Have my first encounter with DOS. What are the causes of DOS? Is my soap still usable? I made the batch as an experimental (LOL - all my batches are experimental) face soap for my Combo skin. Recipe is as follows:

32 oz oils

AKO 4.16 oz
CO 6.4 oz
OO 1.6 oz
SO 1.6 oz
Lanolin .64 oz
Lard 17.6 oz

Used 4.9 oz GM and 4 oz Aloe juice for liquid. Added 4 oz pureed cucumber and 2 tsp Kaolin white clay at trace. No gel.

Any ideas?


----------



## Guest (Nov 18, 2010)

Cindy are you sure its DOS, or the clay that might not have gotten mixed in good..Clay can be hard to mix into your soap when added at trace.. I add it right into the lye mix and stick blend it before adding to the oils.. 
Even so its still good soap, its just the appearance.. DOS does not hurt the final product... 
No one knows what causes DOS, some claim they do, but it pops up in all kinds of recipes, all temps etc... even chemists do not know what causes DOS in handmade soaps... 
Barb


----------



## MF-Alpines (Mar 29, 2010)

Would white clay turn orange? They almost look like the calendula petals (but round), except that I had not used the oo with calendula for this recipe.

Thanks for the tip on the clay. When I used the green french clay, I made sure I added it at light trace so that I could get it mixed in. The white clay in the above recipe, maybe I didn't mix it in good enough (it was my first try with clay). I'm finding I'm having a harder time mixing small batches than larger ones.

Thanks for the help.


----------



## Huminbird (Jul 22, 2008)

So, for a little while there I thought I was getting DOS in every batch. Nope, I was burning my milk a lot more and tiny chunks of burnt milk would show up in the cut soap. It doesn't look great and I throw those into my sale pile but it doesn't hurt anything. My customers know they are not getting a perfect spotless bar of mass produced soaps. I have never had anyone complain about the little blemishes that my soap sometimes gets.
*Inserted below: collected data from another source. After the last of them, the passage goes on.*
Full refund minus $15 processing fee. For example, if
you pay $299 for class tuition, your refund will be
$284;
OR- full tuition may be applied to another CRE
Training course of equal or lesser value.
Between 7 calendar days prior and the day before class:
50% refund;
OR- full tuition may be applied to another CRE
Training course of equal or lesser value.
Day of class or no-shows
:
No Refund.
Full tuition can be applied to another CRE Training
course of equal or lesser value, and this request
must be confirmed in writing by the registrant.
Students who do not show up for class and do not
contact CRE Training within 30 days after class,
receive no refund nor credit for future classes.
This may or may not be your problem of course but I hope it helps.


----------



## NubianSoaps.com (Oct 26, 2007)

If SO is soybean oil, that can be your culprit. Also keep Apricot Kernel Oil in the fridge, oils as they age and go rancid can do this also. Are you getting your AKO for a super good price to be using it in soap, especially as that much of your percentage? 
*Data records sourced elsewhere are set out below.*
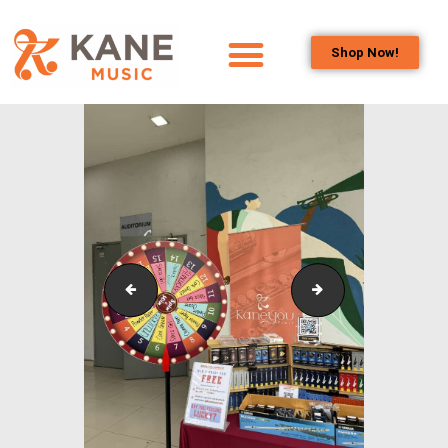
Shop Now!
HOME
OUR TEAM
ALL ABOUT FLUTES
WOODWIND
SERVICES
BRASSWIND
SERVICES
Outreach_Programmes_Booth_&_Maintenance_Wo
Outreach_Progra
OUTREACH
PROGRAMS
CAREERS
CONTACT US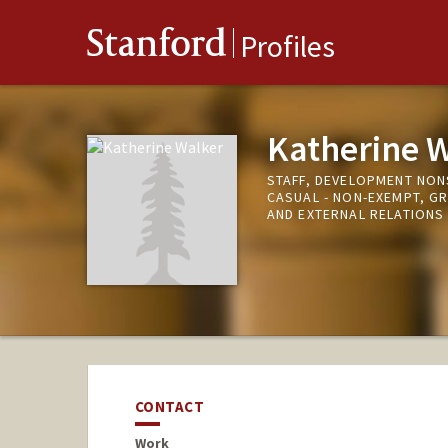
Stanford
Profiles
Katherine 
STAFF, DEVELOPMENT NO
CASUAL - NON-EXEMPT, G
AND EXTERNAL RELATIONS
CONTACT
Work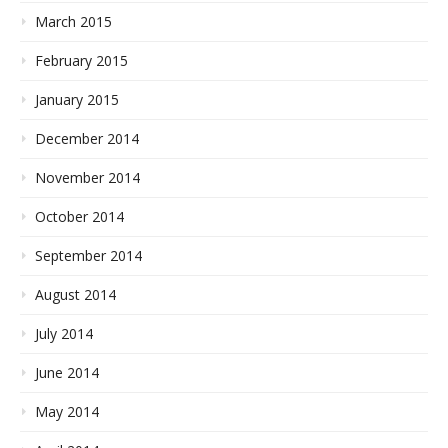
March 2015
February 2015
January 2015
December 2014
November 2014
October 2014
September 2014
August 2014
July 2014
June 2014
May 2014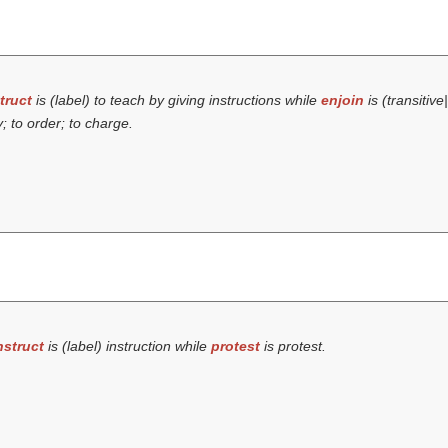
truct
is (
label
) to teach by giving instructions while
enjoin
is (transitive
; to order; to charge.
nstruct
is (
label
) instruction while
protest
is protest.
Also if the cucumber is also the peel, it will go brown as it ages, so you will have brownish bits in your soap that is actually cucumber peel and fiber, the same with shredded coconut. Vicki


----------



## MF-Alpines (Mar 29, 2010)

The SO was sunflower oil. I was wondering about the cucumber. I did use peel and all. However, the orange spots are perfectly round.


----------



## linbee (Jul 7, 2010)

What is DOS? I've really tried to figure this out - most of the time I can figure out the acronyms that are used here, but this one has me stumped - dots on soap is the only thing I can think might work. I never did figure out what OT meant - someone else asked. All OT ever mean to me was "overtime". It gives the brain a good workout.


----------



## Guest (Nov 21, 2010)

Dreaded Orange Spots...


----------



## linbee (Jul 7, 2010)

OMG, I would've never guessed that one. Thanks, Barbara.


----------